(Page images and extracted text)

# # # #

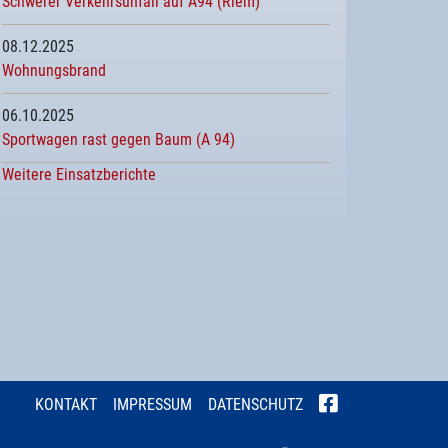
Schwerer Verkehrsunfall auf A94 (Riem)
08.12.2025
Wohnungsbrand
06.10.2025
Sportwagen rast gegen Baum (A 94)
Weitere Einsatzberichte
KONTAKT
IMPRESSUM
DATENSCHUTZ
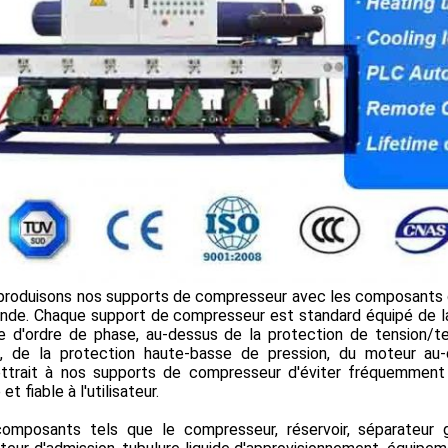
produisons nos supports de compresseur avec les composants 
nde. Chaque support de compresseur est standard équipé de la
se d'ordre de phase, au-dessus de la protection de tension/t
le, de la protection haute-basse de pression, du moteur au
ttrait à nos supports de compresseur d'éviter fréquemment 
et fiable à l'utilisateur.
omposants tels que le compresseur, réservoir, séparateur ga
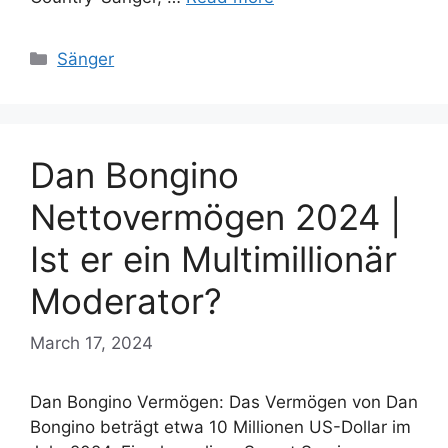
Categories
Sänger
Dan Bongino
Nettovermögen 2024 |
Ist er ein Multimillionär
Moderator?
March 17, 2024
Dan Bongino Vermögen: Das Vermögen von Dan
Bongino beträgt etwa 10 Millionen US-Dollar im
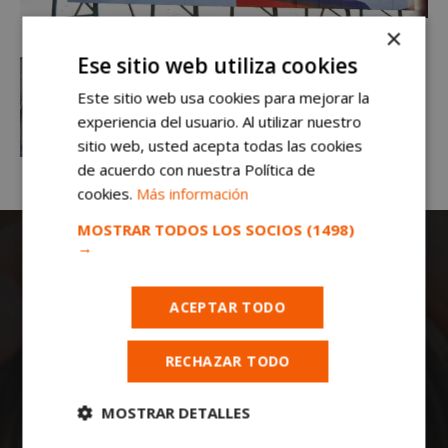
×
Ese sitio web utiliza cookies
Este sitio web usa cookies para mejorar la
experiencia del usuario. Al utilizar nuestro
sitio web, usted acepta todas las cookies
de acuerdo con nuestra Política de
cookies.
Más información
MOSTRAR TODOS LOS SOCIOS
(1498)
→
ACEPTAR TODO
RECHAZAR TODO
Todas las noticias de Móstoles en
mostoleshoy.com
. Mantente informado de
MOSTRAR DETALLES
toda la actualidad, noticias, eventos, ocio y
deportes de tu ciudad. ¡Síguenos!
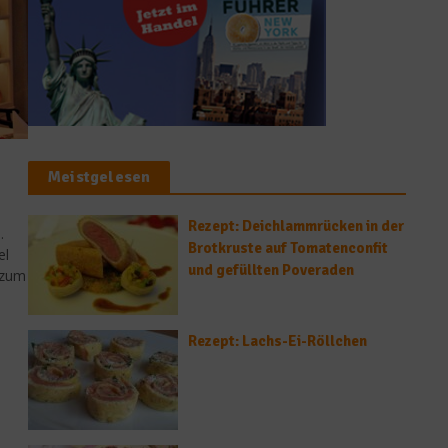
Meistgelesen
Rezept: Deichlammrücken in der
.
Brotkruste auf Tomatenconfit
el
und gefüllten Poveraden
 zum
Rezept: Lachs-Ei-Röllchen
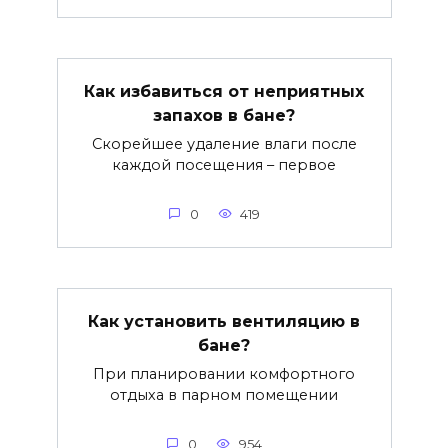
Как избавиться от неприятных
запахов в бане?
Скорейшее удаление влаги после
каждой посещения – первое
0
419
Как установить вентиляцию в
бане?
При планировании комфортного
отдыха в парном помещении
0
954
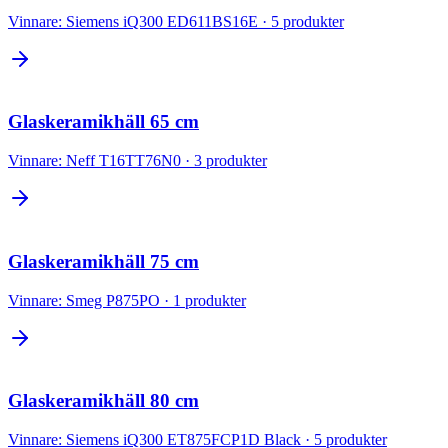
Vinnare:
Siemens iQ300 ED611BS16E
·
5
produkter
Glaskeramikhäll 65 cm
Vinnare:
Neff T16TT76N0
·
3
produkter
Glaskeramikhäll 75 cm
Vinnare:
Smeg P875PO
·
1
produkter
Glaskeramikhäll 80 cm
Vinnare:
Siemens iQ300 ET875FCP1D Black
·
5
produkter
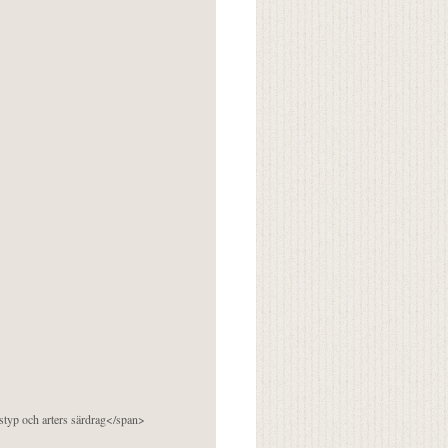
pstyp och arters särdrag</span>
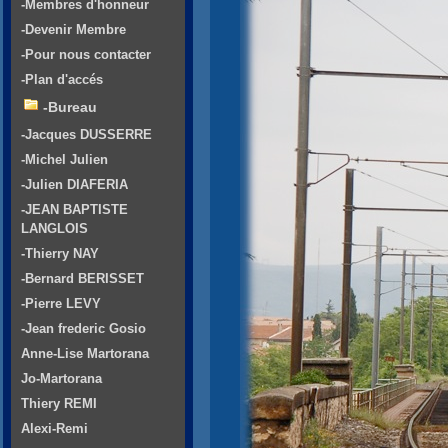
-Membres d'honneur
-Devenir Membre
-Pour nous contacter
-Plan d'accés
-Bureau
-Jacques DUSSERRE
-Michel Julien
-Julien DIAFERIA
-JEAN BAPTISTE
LANGLOIS
-Thierry NAY
-Bernard BERISSET
-Pierre LEVY
-Jean frederic Gosio
Anne-Lise Martorana
Jo-Martorana
Thiery REMI
Alexi-Remi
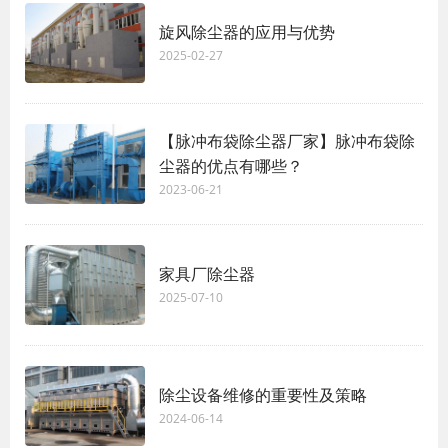
旋风除尘器的应用与优势
2025-02-27
【脉冲布袋除尘器厂家】脉冲布袋除
尘器的优点有哪些？
2023-06-21
家具厂除尘器
2025-07-10
除尘设备维修的重要性及策略
2024-06-14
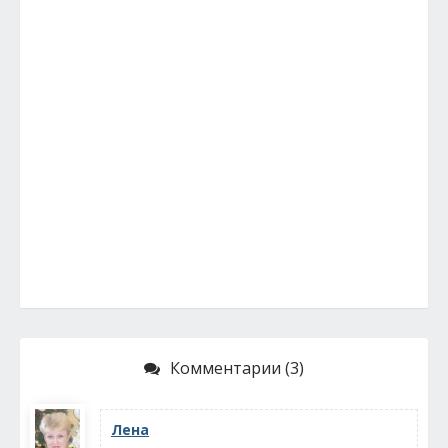
Комментарии (3)
Лена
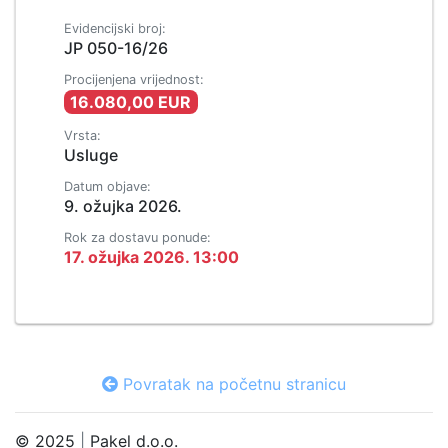
Evidencijski broj:
JP 050-16/26
Procijenjena vrijednost:
16.080,00 EUR
Vrsta:
Usluge
Datum objave:
9. ožujka 2026.
Rok za dostavu ponude:
17. ožujka 2026. 13:00
Povratak na početnu stranicu
© 2025
|
Pakel d.o.o.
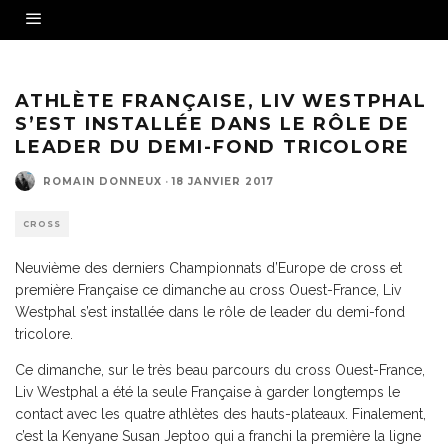
Liv Westphal, première Française au cross Ouest-France
ATHLÈTE FRANÇAISE, LIV WESTPHAL
S’EST INSTALLÉE DANS LE RÔLE DE
LEADER DU DEMI-FOND TRICOLORE
ROMAIN DONNEUX
·
18 JANVIER 2017
CROSS
Neuvième des derniers Championnats d’Europe de cross et
première Française ce dimanche au cross Ouest-France, Liv
Westphal s’est installée dans le rôle de leader du demi-fond
tricolore.
Ce dimanche, sur le très beau parcours du cross Ouest-France,
Liv Westphal a été la seule Française à garder longtemps le
contact avec les quatre athlètes des hauts-plateaux. Finalement,
c’est la Kenyane Susan Jeptoo qui a franchi la première la ligne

# # # #

= PROMPT =
Copy each line of the data that contains the word "MOSTRAR", leaving the other lines out.

= ANSWER SPACE =
MOSTRAR TODOS LOS SOCIOS
MOSTRAR DETALLES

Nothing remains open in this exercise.